Veteran NPR Journalist Joins Georgetown to Explore the Impact of Religion on Political Discourse

Georgetown University’s Journalism Program in the College of Arts & Sciences and Berkley Center for Religion, Peace, and World Affairs are thrilled to announce that veteran journalist Tom Gjelten will join the university for the spring 2025 semester as the distinguished inaugural Sakka Family Religion and International Journalism Fellow.

Gjelten was most recently religion and belief correspondent at National Public Radio, reporting on such issues as the changing religious landscape in America, the formation of personal identity, the role of religion in politics, and social and cultural conflict arising from religious differences.

“We’re so thrilled to have a journalist of Tom Gjelten’s caliber as a resource for our aspiring reporters here on the Hilltop, inside the classroom and beyond,” said Professor of the Practice Rebecca Sinderbrand, director of the Journalism Program.

 “Journalism is – at its best – a public service, and it’s a privilege to inaugurate this fellowship with an individual whose career exemplifies that aspiration, thanks to the Sakka family’s generous support.”

Engaging Across Georgetown

At Georgetown, Gjelten will lead a series of public conversations for the university community during the spring semester exploring the impact of religion on political discourse and international affairs. He will also anchor the long-form narrative reporting seminar for graduating seniors in the journalism minor completing their capstone projects, as well as hold office hours as a fellow in residence on the university’s Hilltop Campus. Gjelten is looking forward to engaging the Georgetown University community.

“Georgetown is a first-class, world-renowned university, and I am honored by this opportunity to join the Georgetown community and help prepare young scholars who are destined to be leaders in journalism and global affairs.”

A Global Reporting Career

Gjelten’s nearly four-decade NPR career included extensive overseas reporting on wars, social and political strife and transitions to democracy in Central and South America, the Middle East, the former Yugoslavia, and elsewhere in Eastern Europe and the former Soviet Union. He later covered U.S. diplomacy and military affairs from the U.S. State Department and then from the Pentagon, including live reporting from the Pentagon on September 11, 2001, and during the early war in Afghanistan and the 2003 invasion of Iraq.

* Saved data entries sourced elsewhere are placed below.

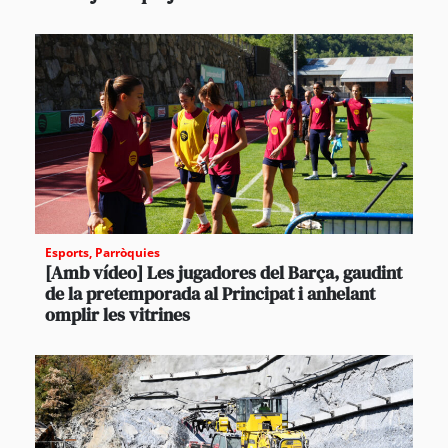
Esports
,
Parròquies
[Amb vídeo] Les jugadores del Barça, gaudint
de la pretemporada al Principat i anhelant
omplir les vitrines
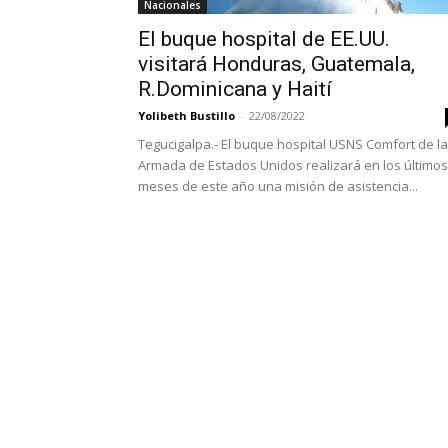
Nacionales
El buque hospital de EE.UU.
visitará Honduras, Guatemala,
R.Dominicana y Haití
Yolibeth Bustillo
-
22/08/2022
Tegucigalpa.- El buque hospital USNS Comfort de la
Armada de Estados Unidos realizará en los últimos
meses de este año una misión de asistencia...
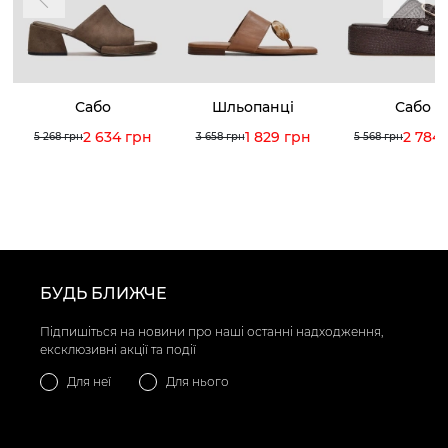
Сабо
Шльопанці
Сабо
2 634 грн
1 829 грн
2 784
5 268 грн
3 658 грн
5 568 грн
БУДЬ БЛИЖЧЕ
Підпишіться на новини про наші останні надходження,
ексклюзивні акції та події
Для неї
Для нього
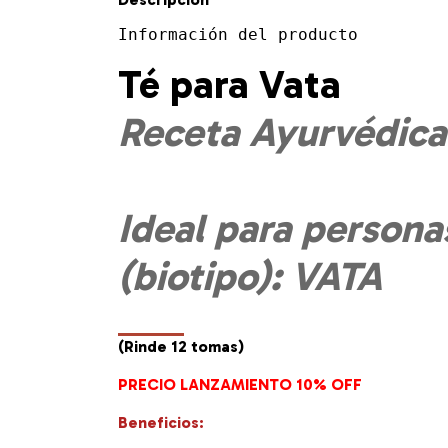
Información del producto
Té para Vata
Receta Ayurvédica
Ideal para person
(biotipo): VATA
(Rinde 12 tomas)
PRECIO LANZAMIENTO 10% OFF
Beneficios:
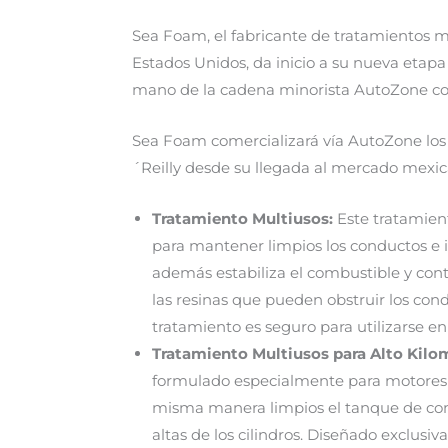
Sea Foam, el fabricante de tratamientos 
Estados Unidos, da inicio a su nueva etapa
mano de la cadena minorista AutoZone com
Sea Foam comercializará vía AutoZone los
´Reilly desde su llegada al mercado mexi
Tratamiento Multiusos:
Este tratamient
para mantener limpios los conductos e in
además estabiliza el combustible y contr
las resinas que pueden obstruir los con
tratamiento es seguro para utilizarse en
Tratamiento Multiusos para Alto Kilom
formulado especialmente para motores 
misma manera limpios el tanque de combu
altas de los cilindros. Diseñado exclus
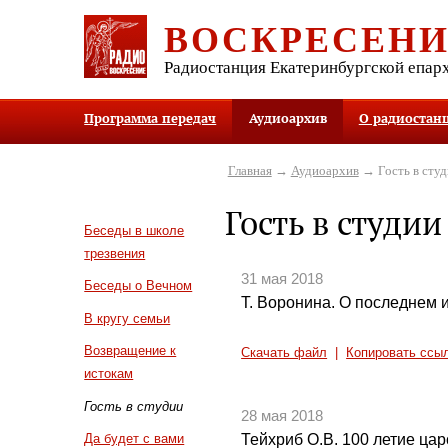
ВОСКРЕСЕН
Радиостанция Екатеринбургской епар
Программа передач
Аудиоархив
О радиостан
Главная
→
Аудиоархив
→ Гость в студ
Гость в студии
Беседы в школе
трезвения
31 мая 2018
Беседы о Вечном
Т. Воронина. О последнем 
В кругу семьи
Возвращение к
Скачать файл
|
Копировать ссы
истокам
Гость в студии
28 мая 2018
Тейхриб О.В. 100 летие цар
Да будет с вами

He is the author of several critically-acclaimed books, including Sarajevo Daily: A City and Its Newspaper Under Siege (1996), Bacardi and the Long Fight for Cuba: The Biography of a Cause (2008), and A Nation of Nations: A Great American Immigration Story (2015). For his NPR reporting, he was honored with two Overseas Press Club Awards, a George Polk Award, a Robert F. Kennedy Journalism Award, and a National Headliner Award. Gjelten is currently a contributing writer at Moment Magazine, where in 2022 he earned the “Religion Story of the Year” award from the Religion News Association. He is a member of the Council on Foreign Relations.

“Tom Gjelten’s NPR career set the bar for in-depth and sophisticated reporting on the complex intersection of religion and geopolitics. We are delighted to inaugurate the Sakka Fellowship with such a stellar, distinguished fellow,” said Professor Michael Kessler, executive director of the Berkley Center. 

“Georgetown is truly grateful for Kareem and Dania Sakka’s generosity and their keen foresight that our public discourse is served by sharper reporting about religion and politics globally.”

The Sakka Family Religion and International Journalism Fellowship is made possible through a generous gift from Kareem Sakka (MBA’91, P’20, P’24) and Dania Sakka (P’20, P’24). The fellowship was created to help students gain a greater understanding of the role of religion in public life and world events by connecting the Georgetown community with journalists who have significant experience reporting on that dynamic.